A few eye problems become more common once you’re over age 60. You and your eye doctor should be on the lookout for the following issues.

Glaucoma. If you have glaucoma, the blood pressure in your eye has increased, leading to sight loss. Those over 60 are six times more likely to develop glaucoma. Diabetes can also cause glaucoma. While glaucoma can’t be cured, it can be treated and managed when it’s detected early.

Cataracts. Age can cause your eyes’ lenses to become more opaque, which makes it harder for you to see. People over 40 are much more likely to develop cataracts than other age groups.

Macular degeneration. This condition is the leading cause of sight loss for individuals over 60. If you have macular regeneration, your retina begins to deteriorate, which eventually destroys your vision. This condition affects more Americans than glaucoma and cataracts combined, and it currently cannot be cured.

Many of these eye problems are initially asymptomatic, so you should visit your eye doctor once a year or as soon as you notice any vision-related problems.

Ways to Protect Your Vision Now

Now that you know how your eyes will change over the coming decades, you might feel worried about your sight.
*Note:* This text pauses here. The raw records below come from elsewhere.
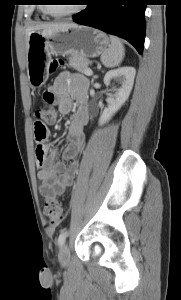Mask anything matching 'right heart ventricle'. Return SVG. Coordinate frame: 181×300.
<instances>
[{"mask_svg":"<svg viewBox=\"0 0 181 300\" xmlns=\"http://www.w3.org/2000/svg\"><path fill=\"white\" fill-rule=\"evenodd\" d=\"M40 11H41V13H42V16H43L44 18H47V14H46V12L44 11V8H41Z\"/></svg>","mask_w":181,"mask_h":300,"instance_id":"1","label":"right heart ventricle"}]
</instances>
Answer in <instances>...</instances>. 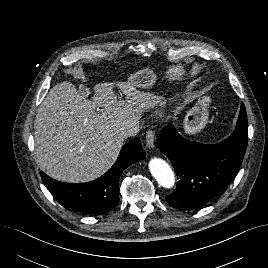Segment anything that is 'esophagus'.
<instances>
[{
  "label": "esophagus",
  "instance_id": "34e87169",
  "mask_svg": "<svg viewBox=\"0 0 268 268\" xmlns=\"http://www.w3.org/2000/svg\"><path fill=\"white\" fill-rule=\"evenodd\" d=\"M155 133L152 129H148L145 135V142L148 148L154 147Z\"/></svg>",
  "mask_w": 268,
  "mask_h": 268
}]
</instances>
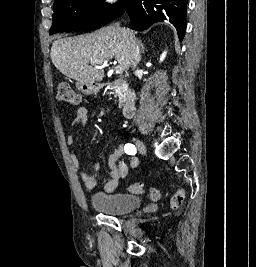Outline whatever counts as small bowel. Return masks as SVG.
I'll return each mask as SVG.
<instances>
[{"mask_svg": "<svg viewBox=\"0 0 256 267\" xmlns=\"http://www.w3.org/2000/svg\"><path fill=\"white\" fill-rule=\"evenodd\" d=\"M88 121V110L85 107H80L77 109L72 121L71 128L76 129L84 126ZM75 142V137L69 135L67 137V143L73 145ZM124 148L122 145L116 146L108 158L109 164V178L102 183V188L107 193H113L119 184V181L126 178L129 169H135L139 165V160L136 156L130 155L127 157V161L123 159ZM72 165L77 172L79 178L87 189L95 190L100 188L98 182L99 177V163H93L90 169H84L77 156L71 154Z\"/></svg>", "mask_w": 256, "mask_h": 267, "instance_id": "obj_1", "label": "small bowel"}]
</instances>
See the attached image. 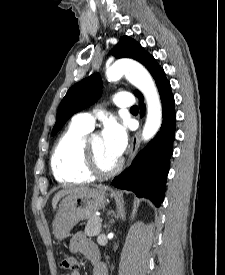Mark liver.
<instances>
[{"label":"liver","instance_id":"1","mask_svg":"<svg viewBox=\"0 0 225 275\" xmlns=\"http://www.w3.org/2000/svg\"><path fill=\"white\" fill-rule=\"evenodd\" d=\"M87 190H89V188L86 187V186L61 190V191L57 192L54 195V197L52 199V207L56 208V206H57L58 202L60 201V199L63 198L64 196H66V195L76 194V193L84 192V191H87Z\"/></svg>","mask_w":225,"mask_h":275}]
</instances>
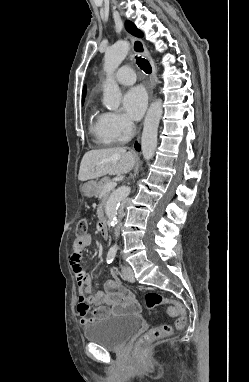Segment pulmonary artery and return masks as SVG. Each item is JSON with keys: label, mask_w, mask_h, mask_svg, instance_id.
<instances>
[{"label": "pulmonary artery", "mask_w": 249, "mask_h": 382, "mask_svg": "<svg viewBox=\"0 0 249 382\" xmlns=\"http://www.w3.org/2000/svg\"><path fill=\"white\" fill-rule=\"evenodd\" d=\"M114 79L122 85H132L136 81L134 70L129 65L119 68L114 75Z\"/></svg>", "instance_id": "e3ab8cb5"}]
</instances>
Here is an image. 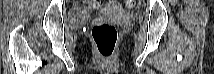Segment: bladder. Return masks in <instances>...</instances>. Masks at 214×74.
Here are the masks:
<instances>
[{"label":"bladder","instance_id":"bladder-1","mask_svg":"<svg viewBox=\"0 0 214 74\" xmlns=\"http://www.w3.org/2000/svg\"><path fill=\"white\" fill-rule=\"evenodd\" d=\"M88 17L89 14L82 9H74L69 15V19L71 22H82Z\"/></svg>","mask_w":214,"mask_h":74}]
</instances>
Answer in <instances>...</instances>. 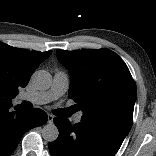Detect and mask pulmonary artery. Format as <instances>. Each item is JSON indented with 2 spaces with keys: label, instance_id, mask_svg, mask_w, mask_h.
<instances>
[{
  "label": "pulmonary artery",
  "instance_id": "e3ab8cb5",
  "mask_svg": "<svg viewBox=\"0 0 156 156\" xmlns=\"http://www.w3.org/2000/svg\"><path fill=\"white\" fill-rule=\"evenodd\" d=\"M69 88V77L63 71H57L54 74L51 87L46 91H34L26 92L21 98L30 101L34 104H46L51 101L59 99L63 96ZM82 118V112L77 113L73 117L74 123H80Z\"/></svg>",
  "mask_w": 156,
  "mask_h": 156
}]
</instances>
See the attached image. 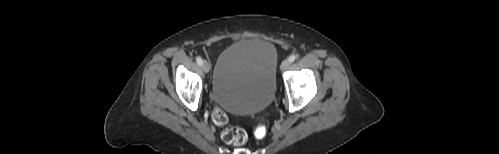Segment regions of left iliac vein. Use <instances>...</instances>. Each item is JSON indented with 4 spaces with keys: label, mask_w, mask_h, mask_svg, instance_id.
<instances>
[{
    "label": "left iliac vein",
    "mask_w": 499,
    "mask_h": 154,
    "mask_svg": "<svg viewBox=\"0 0 499 154\" xmlns=\"http://www.w3.org/2000/svg\"><path fill=\"white\" fill-rule=\"evenodd\" d=\"M290 66V61L288 59H285L283 60V62L281 63V70L284 71L286 70L288 67Z\"/></svg>",
    "instance_id": "obj_1"
}]
</instances>
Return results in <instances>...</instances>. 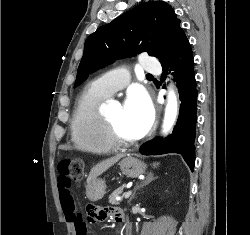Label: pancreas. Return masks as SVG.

While you can’t control certain conditions that occur with age, like presbyopia, you can take certain steps in your 20s and 30s to keep your vision healthy throughout your life:

  • Visit your eye doctor at least once a year. He or she can catch and treat vision problems earlier rather than later, which helps your eyes stay healthy for as many years as possible.
  • Wear sunglasses. UV rays damage your eyes and may contribute to conditions like macular degeneration. Before you purchase a pair of sunglasses, read the label to make sure the glasses protect you from UV rays.
  • Avoid smoking. Smoking doubles your risk of developing macular degeneration in your later years. The earlier in life you quit, the better your chances of protecting your eyesight.
  • Eat a healthy diet and exercise frequently. Having a healthy body means having healthy eyes as well. Plus, exercise and healthy foods can keep your blood pressure low and help you avoid diabetes.

When you follow the steps above, you can protect your vision now and in the future. If you have any questions about your current eye health, talk to your optometrist. Make sure you work with your optician to find the right lenses and frames for your unique situation.